• **MATERIAL SHOWN**
_____

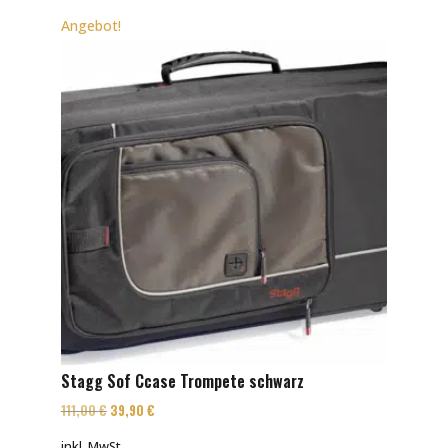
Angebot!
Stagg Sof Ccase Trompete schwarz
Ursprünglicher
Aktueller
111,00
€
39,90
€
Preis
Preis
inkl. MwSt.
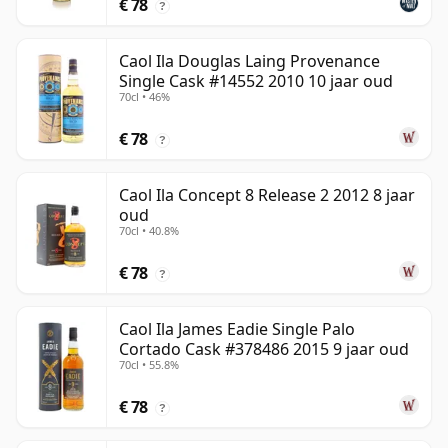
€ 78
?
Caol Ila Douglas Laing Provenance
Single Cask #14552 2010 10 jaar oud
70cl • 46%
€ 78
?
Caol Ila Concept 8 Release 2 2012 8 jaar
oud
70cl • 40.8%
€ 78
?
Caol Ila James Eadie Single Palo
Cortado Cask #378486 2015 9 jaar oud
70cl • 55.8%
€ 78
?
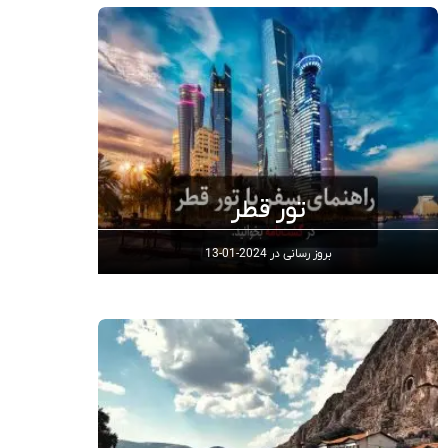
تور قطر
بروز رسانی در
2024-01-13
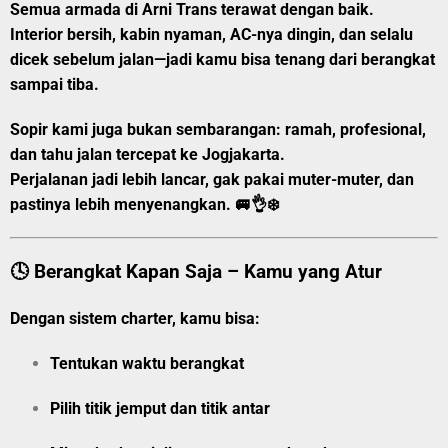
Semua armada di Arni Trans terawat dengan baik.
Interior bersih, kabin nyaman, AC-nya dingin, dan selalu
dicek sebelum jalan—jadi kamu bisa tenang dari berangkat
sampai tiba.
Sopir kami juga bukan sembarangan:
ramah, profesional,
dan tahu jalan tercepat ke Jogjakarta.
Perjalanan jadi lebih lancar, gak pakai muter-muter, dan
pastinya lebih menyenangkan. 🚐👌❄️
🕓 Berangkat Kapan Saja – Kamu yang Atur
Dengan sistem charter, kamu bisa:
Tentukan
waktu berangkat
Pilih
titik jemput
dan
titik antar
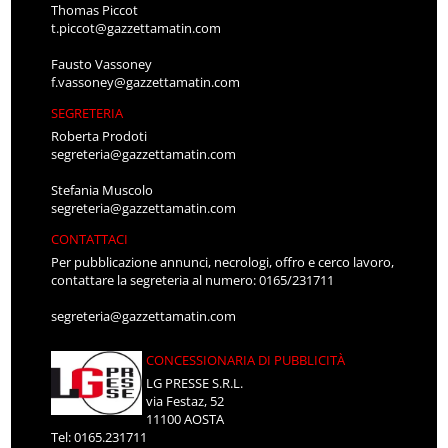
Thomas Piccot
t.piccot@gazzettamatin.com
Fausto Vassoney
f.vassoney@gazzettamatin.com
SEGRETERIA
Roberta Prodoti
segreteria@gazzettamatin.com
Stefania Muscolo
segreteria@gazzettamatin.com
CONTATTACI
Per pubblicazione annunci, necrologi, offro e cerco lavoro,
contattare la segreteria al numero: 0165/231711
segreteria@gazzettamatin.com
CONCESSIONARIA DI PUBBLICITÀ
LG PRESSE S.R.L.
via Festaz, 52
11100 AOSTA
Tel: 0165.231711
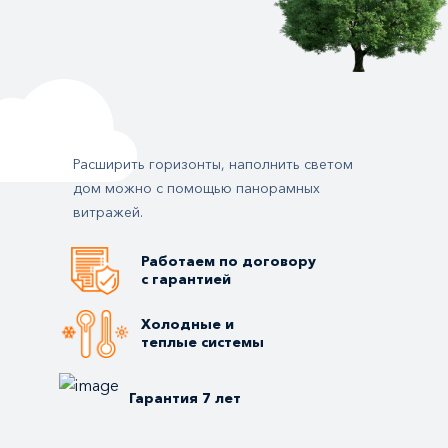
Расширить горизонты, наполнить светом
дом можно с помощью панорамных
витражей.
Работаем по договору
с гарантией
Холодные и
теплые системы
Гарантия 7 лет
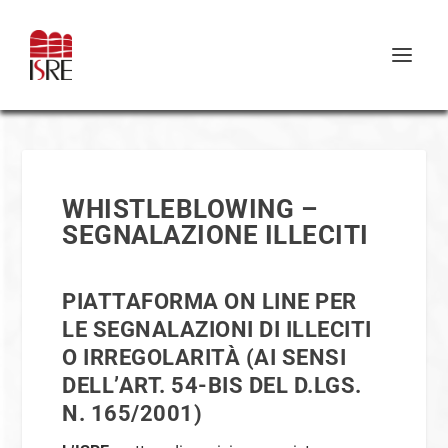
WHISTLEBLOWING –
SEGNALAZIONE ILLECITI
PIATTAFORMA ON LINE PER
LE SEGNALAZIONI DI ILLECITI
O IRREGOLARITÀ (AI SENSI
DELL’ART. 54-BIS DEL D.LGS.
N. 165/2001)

_____

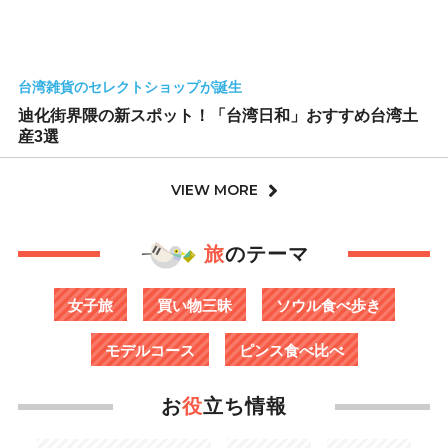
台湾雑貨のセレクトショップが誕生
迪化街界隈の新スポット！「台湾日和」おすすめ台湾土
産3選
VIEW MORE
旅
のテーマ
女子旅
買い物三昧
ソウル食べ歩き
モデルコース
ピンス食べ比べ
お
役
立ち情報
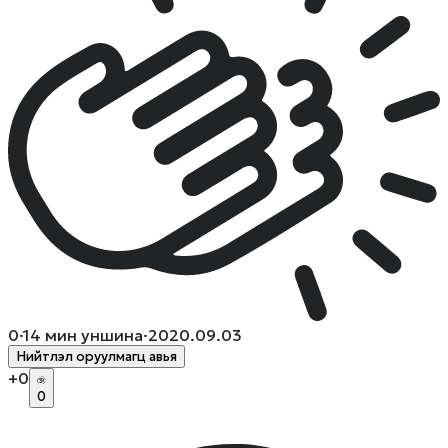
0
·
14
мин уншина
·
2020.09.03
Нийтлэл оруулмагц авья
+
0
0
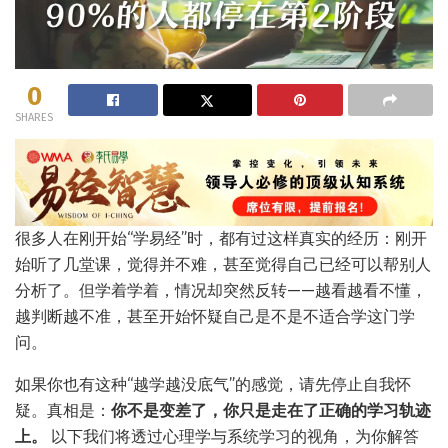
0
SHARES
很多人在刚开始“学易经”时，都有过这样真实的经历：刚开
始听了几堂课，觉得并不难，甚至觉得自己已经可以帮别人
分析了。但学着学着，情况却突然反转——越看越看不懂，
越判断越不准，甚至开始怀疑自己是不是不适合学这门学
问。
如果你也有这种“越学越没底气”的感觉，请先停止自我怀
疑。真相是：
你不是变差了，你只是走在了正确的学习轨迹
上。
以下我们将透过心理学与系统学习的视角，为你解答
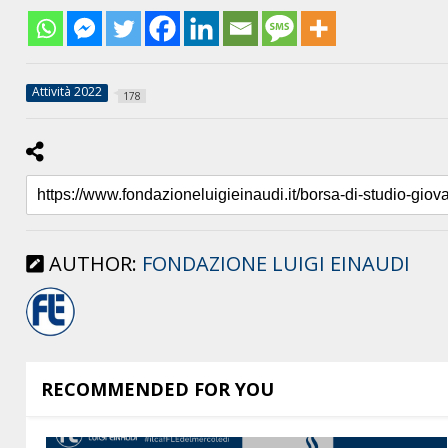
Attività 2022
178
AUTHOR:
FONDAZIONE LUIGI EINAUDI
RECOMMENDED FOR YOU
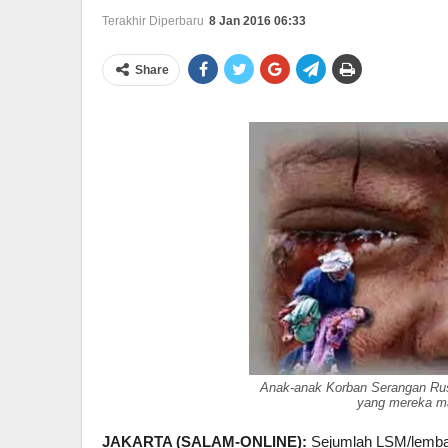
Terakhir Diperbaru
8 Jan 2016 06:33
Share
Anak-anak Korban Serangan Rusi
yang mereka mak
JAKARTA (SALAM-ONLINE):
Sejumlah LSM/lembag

_____

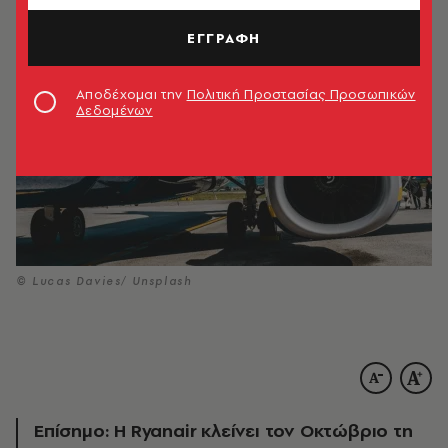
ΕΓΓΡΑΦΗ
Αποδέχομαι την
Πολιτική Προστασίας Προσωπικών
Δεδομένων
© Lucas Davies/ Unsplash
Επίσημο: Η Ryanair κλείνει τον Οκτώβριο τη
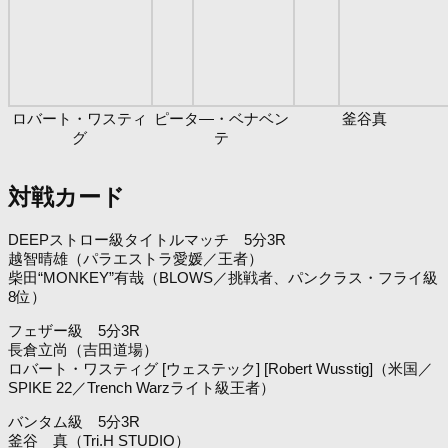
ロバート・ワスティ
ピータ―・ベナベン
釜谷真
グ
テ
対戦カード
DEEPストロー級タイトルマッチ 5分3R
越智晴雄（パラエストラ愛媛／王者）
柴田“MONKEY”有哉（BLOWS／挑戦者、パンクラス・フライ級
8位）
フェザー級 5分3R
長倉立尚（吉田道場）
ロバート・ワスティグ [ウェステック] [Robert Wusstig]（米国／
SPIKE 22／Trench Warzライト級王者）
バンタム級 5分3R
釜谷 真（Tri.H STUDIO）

_____

• **PROBLEM STATEMENT**
Tally up the lines holding the word "jadi" in the data above, and answer with that figure only.

• **ANSWER SPACE**
2